Dans une étude publiée dans Brain Research, 35 athlètes universitaires ont été soumis à des examens neuropsychologiques (évaluation des fonctions cérébrales, notamment de la mémoire, de l’attention, du langage et de la capacité à résoudre des problèmes) et à une électroencéphalographie (EEG). Les chercheurs ont constaté des différences entre ceux qui souffraient à la fois d’une commotion cérébrale et d’une dépression.
Les participants présentant les deux pathologies ont obtenu des résultats nettement moins bons que ceux qui n’avaient subi qu’une commotion cérébrale ou souffert de dépression. Par rapport aux témoins sains, les personnes ayant des antécédents de commotion cérébrale et de dépression présentaient une synchronisation de la bande alpha plus altérée, ce qui signifie que l’EEG illustrait la manière dont les régions du cerveau ne communiquaient pas bien entre elles.
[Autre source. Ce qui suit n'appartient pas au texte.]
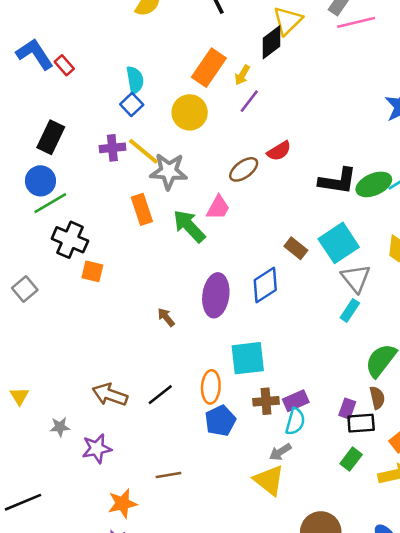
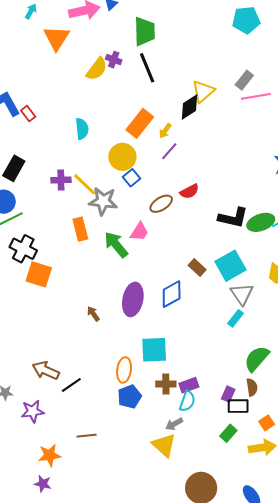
blue square: (132, 104) -> (131, 178), moved
orange square: (92, 271) -> (39, 274), size x1.5
black line: (160, 395) -> (71, 385), moved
Les auteurs notent que les examens EEG et neuropsychologiques pourraient servir de mesures objectives pour les personnes souffrant de dépression après une commotion cérébrale.
Dans une étude publiée dans JAMA Network Open comparant les données d’enfants âgés de 5 à 18 ans ayant subi une commotion cérébrale à celles d’enfants ayant subi une blessure orthopédique, les chercheurs ont constaté un risque plus élevé de problèmes de santé mentale, d’hospitalisation psychiatrique et d’automutilation dans le groupe ayant subi une commotion cérébrale.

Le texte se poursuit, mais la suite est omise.